Work to be completed:
Which lines of the records hold the string "своими"? Report only how many of them there are.

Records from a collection
==============================

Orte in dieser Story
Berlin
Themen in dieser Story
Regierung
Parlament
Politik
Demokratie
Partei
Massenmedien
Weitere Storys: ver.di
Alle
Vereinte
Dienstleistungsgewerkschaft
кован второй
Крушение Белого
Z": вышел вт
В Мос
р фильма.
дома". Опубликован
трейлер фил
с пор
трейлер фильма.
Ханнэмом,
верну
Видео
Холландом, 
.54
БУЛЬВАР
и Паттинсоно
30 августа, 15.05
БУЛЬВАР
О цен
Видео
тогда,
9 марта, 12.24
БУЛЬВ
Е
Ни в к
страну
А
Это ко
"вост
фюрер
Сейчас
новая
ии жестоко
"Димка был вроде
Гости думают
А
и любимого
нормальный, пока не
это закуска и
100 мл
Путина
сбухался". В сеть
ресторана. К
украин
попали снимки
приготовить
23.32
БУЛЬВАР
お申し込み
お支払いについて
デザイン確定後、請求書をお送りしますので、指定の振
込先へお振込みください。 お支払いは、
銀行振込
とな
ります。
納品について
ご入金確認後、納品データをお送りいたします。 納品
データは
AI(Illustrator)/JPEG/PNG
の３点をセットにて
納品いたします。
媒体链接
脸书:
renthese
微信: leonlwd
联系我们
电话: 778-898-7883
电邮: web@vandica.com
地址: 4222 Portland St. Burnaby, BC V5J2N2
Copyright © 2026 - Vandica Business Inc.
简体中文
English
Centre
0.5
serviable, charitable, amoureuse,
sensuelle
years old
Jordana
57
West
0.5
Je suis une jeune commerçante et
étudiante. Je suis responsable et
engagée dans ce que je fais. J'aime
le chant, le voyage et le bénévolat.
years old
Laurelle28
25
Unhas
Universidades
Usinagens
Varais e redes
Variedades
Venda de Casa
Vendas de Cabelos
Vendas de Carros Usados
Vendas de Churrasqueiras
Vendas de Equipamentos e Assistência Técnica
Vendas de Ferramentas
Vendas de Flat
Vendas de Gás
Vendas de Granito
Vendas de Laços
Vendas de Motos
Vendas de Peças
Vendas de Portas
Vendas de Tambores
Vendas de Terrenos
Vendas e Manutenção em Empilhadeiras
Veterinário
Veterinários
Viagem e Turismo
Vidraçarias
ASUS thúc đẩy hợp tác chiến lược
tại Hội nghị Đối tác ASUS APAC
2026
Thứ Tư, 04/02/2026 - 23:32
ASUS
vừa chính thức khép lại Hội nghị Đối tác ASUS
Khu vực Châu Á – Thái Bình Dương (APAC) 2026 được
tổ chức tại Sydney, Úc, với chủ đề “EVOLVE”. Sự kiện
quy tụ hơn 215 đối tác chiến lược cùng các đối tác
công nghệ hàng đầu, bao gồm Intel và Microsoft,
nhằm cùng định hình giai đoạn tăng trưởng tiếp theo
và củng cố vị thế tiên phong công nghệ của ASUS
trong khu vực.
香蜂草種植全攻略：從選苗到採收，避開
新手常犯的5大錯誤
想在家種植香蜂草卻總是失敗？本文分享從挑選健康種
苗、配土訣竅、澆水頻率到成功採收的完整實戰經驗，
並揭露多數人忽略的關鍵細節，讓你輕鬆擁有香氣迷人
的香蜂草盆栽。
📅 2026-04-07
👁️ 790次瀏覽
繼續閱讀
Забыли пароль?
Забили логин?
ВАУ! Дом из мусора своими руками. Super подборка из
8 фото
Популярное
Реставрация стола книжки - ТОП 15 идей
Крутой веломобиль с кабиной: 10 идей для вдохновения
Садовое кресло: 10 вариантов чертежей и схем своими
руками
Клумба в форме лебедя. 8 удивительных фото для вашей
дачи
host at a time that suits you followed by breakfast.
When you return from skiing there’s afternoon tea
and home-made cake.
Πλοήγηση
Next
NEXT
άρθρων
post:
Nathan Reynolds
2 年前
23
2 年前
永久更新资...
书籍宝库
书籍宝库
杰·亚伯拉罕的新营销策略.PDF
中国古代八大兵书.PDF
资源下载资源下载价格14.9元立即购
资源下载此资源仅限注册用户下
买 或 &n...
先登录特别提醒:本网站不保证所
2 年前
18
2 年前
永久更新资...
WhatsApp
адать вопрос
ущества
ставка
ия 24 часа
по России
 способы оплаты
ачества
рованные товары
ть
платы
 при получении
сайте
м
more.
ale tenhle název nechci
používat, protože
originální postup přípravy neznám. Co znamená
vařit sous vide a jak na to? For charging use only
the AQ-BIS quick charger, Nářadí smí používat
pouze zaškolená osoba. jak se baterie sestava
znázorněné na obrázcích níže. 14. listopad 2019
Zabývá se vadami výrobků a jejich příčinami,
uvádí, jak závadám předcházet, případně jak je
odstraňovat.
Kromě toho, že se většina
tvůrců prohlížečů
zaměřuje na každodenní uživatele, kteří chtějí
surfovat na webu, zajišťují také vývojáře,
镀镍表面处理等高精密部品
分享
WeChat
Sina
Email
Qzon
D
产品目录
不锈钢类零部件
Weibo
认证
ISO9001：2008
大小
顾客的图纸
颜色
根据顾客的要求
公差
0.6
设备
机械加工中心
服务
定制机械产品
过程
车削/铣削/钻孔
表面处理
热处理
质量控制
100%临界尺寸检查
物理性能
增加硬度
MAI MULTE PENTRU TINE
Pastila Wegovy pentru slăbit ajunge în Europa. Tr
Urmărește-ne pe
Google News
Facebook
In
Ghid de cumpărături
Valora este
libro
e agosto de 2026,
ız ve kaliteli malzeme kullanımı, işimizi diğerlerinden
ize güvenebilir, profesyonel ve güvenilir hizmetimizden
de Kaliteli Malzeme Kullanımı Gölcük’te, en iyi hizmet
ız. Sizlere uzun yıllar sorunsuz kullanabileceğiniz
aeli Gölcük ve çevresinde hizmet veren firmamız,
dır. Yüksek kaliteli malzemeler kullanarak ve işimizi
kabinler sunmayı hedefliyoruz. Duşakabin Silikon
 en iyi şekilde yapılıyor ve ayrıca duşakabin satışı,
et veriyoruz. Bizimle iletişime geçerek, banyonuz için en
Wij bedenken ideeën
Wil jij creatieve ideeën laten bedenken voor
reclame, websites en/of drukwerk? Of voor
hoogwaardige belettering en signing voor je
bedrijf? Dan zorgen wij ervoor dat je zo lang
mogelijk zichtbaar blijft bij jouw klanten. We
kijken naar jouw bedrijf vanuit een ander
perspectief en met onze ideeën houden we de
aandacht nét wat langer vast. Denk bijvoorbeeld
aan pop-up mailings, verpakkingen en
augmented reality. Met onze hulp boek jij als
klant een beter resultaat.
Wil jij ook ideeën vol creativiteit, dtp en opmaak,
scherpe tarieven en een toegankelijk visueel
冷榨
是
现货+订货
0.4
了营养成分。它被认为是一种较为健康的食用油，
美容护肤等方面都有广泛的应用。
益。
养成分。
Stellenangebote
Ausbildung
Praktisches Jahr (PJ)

==============================

Written solution:
2